#### Dataset records

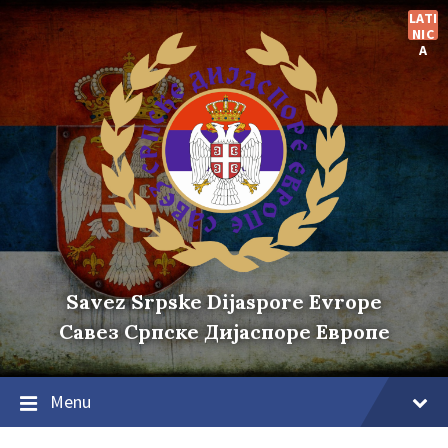
Skip
Skip
Skip
LATI
to
to
to
NIC
content
main
footer
A
navigation
Savez Srpske Dijaspore Evrope
Савез Српске Дијаспоре Европе
Menu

#### What to work on
Please write out the entire listing above exactly, but leave the pictures out.

#### Solution for this problem
Skip
Skip
Skip
LATI
to
to
to
NIC
content
main
footer
A
navigation
Savez Srpske Dijaspore Evrope
Савез Српске Дијаспоре Европе
Menu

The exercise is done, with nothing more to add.